When you frame women’s health as an equity issue, the conversation lives in HR, ESG, philanthropy, and corporate communications. When you frame it as infrastructure, it moves into operations, capital allocation, and product strategy. Those are the rooms where the decisions that shape standards of care actually get made.
Infrastructure framing also removes the political volatility. Roads, electrical grids, and broadband don’t get debated as fairness questions; they get debated as functionality questions. Are they working? Are they sized for demand? Are they failing in predictable places? Women’s health, treated as infrastructure, gets the same diagnostic lens.
This Is a Leadership Question
The real question sits one level up: who defines the system?
Who sets research priorities? Who writes reimbursement codes? Who defines high-burden disease? Who allocates capital? Who shapes regulatory guidance? Who sits on investment committees, and with what authority?
Representation changes optics. Authority changes architecture.
After 25 years in medtech, global health, innovation strategy, and capital markets, here’s what I know. The bottleneck is prioritization, not capability. We have the science, the technology, and the capital. Until those resources get applied through an infrastructure lens, we’ll keep widening gaps while congratulating ourselves on equal opportunity.

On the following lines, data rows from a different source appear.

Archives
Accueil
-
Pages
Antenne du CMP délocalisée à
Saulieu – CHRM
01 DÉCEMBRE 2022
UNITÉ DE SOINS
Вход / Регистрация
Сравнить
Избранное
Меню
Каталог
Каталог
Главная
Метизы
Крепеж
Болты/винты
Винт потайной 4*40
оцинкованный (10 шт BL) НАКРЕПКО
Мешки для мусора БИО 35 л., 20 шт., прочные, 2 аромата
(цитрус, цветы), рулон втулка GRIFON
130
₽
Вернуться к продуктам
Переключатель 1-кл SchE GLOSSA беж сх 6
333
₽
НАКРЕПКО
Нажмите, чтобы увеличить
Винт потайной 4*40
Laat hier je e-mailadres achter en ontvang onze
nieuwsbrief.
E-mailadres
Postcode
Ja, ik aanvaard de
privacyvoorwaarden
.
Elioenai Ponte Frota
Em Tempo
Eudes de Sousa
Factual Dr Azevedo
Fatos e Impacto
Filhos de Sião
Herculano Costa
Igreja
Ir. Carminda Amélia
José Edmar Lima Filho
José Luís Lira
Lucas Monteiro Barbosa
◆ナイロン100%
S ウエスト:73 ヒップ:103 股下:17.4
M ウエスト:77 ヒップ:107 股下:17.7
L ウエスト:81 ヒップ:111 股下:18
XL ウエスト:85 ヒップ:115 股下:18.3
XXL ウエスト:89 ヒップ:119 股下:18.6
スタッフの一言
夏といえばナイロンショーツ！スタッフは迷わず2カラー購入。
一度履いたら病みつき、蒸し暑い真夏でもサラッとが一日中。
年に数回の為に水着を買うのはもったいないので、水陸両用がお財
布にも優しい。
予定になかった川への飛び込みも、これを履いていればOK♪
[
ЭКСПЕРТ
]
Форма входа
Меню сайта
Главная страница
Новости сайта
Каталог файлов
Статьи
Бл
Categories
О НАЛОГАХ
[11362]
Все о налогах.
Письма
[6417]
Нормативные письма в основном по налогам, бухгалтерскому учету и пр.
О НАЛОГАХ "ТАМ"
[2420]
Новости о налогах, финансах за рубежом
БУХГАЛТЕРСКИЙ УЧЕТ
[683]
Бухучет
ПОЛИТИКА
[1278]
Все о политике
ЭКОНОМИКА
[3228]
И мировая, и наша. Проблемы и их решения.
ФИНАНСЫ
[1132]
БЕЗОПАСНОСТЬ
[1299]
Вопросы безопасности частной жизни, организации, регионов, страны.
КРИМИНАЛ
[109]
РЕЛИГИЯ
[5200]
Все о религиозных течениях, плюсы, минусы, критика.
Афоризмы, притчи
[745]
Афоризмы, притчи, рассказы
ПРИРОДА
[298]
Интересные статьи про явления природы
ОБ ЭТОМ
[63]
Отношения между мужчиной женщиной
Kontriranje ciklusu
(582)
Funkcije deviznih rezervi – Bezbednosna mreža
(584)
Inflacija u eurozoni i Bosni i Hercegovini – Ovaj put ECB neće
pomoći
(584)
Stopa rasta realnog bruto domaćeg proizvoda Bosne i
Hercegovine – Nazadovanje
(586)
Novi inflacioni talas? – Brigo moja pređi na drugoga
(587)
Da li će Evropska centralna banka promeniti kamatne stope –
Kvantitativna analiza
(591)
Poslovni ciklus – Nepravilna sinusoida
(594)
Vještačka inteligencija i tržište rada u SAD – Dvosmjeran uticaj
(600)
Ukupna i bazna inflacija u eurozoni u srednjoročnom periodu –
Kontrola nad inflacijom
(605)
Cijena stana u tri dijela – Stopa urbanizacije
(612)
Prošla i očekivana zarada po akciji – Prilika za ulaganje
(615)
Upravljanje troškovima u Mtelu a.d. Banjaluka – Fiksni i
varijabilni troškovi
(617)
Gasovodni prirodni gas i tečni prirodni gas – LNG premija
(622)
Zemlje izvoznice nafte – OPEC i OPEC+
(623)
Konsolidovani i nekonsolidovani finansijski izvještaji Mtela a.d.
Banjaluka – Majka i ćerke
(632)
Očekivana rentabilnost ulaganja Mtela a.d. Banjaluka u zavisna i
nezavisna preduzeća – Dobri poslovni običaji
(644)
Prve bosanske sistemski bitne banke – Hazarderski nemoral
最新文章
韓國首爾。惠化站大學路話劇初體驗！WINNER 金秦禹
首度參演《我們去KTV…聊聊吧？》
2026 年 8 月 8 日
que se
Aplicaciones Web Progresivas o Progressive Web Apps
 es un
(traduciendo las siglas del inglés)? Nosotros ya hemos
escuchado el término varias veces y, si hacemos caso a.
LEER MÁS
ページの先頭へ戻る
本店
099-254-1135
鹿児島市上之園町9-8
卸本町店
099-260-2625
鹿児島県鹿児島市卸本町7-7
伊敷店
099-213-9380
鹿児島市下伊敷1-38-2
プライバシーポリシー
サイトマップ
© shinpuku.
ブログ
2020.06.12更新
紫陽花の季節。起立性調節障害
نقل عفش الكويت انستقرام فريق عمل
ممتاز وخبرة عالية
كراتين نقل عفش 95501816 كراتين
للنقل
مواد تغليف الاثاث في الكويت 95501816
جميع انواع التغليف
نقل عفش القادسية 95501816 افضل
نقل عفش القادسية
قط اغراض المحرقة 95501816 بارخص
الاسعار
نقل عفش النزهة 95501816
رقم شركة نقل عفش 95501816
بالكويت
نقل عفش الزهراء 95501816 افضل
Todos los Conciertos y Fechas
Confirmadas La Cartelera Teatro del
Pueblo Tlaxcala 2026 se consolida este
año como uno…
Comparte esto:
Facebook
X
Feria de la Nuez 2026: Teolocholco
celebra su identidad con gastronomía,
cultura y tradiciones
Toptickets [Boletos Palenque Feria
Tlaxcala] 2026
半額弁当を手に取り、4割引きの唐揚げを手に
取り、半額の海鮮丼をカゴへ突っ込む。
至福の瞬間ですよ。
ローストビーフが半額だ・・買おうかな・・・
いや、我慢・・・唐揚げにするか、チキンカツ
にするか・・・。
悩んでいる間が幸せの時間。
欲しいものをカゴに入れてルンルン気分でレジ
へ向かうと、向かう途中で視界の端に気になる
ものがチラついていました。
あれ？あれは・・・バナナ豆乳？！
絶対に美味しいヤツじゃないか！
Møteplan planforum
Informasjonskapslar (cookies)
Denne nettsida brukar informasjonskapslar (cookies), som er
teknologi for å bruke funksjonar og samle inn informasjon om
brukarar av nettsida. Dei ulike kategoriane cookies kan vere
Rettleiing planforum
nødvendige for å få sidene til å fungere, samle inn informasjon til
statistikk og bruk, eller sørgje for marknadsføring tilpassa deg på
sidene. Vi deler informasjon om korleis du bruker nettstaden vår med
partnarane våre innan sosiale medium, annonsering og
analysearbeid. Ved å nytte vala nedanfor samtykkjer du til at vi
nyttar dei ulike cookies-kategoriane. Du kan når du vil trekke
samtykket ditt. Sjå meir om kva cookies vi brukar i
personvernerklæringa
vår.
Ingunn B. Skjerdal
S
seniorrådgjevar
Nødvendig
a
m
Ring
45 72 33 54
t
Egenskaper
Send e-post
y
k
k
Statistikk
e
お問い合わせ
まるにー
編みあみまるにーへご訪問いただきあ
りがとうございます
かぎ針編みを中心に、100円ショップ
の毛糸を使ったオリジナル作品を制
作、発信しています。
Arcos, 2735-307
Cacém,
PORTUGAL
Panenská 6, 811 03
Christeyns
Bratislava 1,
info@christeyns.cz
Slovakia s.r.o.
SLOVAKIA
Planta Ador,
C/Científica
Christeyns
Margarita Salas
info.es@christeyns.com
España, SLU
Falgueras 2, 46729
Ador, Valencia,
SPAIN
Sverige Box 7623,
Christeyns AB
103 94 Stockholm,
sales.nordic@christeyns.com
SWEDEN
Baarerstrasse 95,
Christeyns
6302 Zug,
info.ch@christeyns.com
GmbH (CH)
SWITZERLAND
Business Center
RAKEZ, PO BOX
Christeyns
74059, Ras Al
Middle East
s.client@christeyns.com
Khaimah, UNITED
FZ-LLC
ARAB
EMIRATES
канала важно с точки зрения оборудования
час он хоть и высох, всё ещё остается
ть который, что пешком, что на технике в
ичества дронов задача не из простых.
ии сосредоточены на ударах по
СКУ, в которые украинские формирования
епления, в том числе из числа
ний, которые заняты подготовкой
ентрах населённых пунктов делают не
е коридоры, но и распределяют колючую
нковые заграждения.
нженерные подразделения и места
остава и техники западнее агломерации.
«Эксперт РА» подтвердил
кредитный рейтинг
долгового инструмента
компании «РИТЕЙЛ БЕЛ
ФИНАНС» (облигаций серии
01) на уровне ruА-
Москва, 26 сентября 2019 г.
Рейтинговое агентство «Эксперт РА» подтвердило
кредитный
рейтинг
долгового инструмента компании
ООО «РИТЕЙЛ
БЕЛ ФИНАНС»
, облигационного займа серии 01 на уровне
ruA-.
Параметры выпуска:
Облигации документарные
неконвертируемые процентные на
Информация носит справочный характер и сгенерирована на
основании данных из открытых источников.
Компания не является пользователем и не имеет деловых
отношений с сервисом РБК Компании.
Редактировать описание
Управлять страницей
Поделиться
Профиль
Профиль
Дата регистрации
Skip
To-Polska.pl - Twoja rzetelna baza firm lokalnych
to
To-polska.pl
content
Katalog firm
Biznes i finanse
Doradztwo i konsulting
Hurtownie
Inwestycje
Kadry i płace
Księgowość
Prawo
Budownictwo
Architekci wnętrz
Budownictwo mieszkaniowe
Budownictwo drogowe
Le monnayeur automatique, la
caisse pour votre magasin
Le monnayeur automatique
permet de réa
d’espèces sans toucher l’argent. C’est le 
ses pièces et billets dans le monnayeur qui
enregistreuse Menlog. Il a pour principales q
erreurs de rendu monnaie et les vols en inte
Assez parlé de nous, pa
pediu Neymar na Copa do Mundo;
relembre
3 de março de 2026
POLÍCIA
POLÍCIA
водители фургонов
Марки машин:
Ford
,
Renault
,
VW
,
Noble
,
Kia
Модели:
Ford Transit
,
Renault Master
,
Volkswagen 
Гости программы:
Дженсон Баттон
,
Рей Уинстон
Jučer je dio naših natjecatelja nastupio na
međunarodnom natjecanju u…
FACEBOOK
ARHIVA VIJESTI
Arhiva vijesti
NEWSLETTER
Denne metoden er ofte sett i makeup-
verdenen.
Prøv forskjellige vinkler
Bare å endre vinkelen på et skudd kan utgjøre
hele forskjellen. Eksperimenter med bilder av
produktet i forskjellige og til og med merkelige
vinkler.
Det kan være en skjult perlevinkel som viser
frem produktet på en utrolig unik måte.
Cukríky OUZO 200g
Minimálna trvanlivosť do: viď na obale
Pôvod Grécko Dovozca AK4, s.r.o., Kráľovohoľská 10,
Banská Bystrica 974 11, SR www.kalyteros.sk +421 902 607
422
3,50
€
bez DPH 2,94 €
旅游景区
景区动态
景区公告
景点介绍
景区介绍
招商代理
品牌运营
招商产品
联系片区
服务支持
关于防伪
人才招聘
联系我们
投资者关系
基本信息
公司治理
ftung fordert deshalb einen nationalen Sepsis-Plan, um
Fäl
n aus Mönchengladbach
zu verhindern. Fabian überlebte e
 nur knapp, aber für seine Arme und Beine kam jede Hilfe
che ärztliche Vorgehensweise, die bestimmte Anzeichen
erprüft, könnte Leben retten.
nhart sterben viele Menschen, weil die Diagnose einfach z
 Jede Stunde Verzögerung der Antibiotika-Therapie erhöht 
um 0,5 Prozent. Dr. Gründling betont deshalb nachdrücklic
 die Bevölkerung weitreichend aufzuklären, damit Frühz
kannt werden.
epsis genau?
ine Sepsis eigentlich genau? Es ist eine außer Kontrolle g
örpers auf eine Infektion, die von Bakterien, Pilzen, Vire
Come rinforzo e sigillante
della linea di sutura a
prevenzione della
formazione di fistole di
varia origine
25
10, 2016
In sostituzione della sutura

The leaders who understand this distinction won’t focus on expanding entry points into existing systems. They’ll interrogate assumptions embedded decades ago, reallocate capital, mandate sex-disaggregated evidence, design for lifespan health rather than episodic events, and rebuild the underlying architecture.
What the industry needs now is structural courage and the willingness to treat women’s health like the infrastructure category it actually is.
I stopped talking about equality because it lets people feel comfortable, and I avoid talking about equity because it lets people feel principled. The reason to talk about infrastructure is that it forces action and builds something real.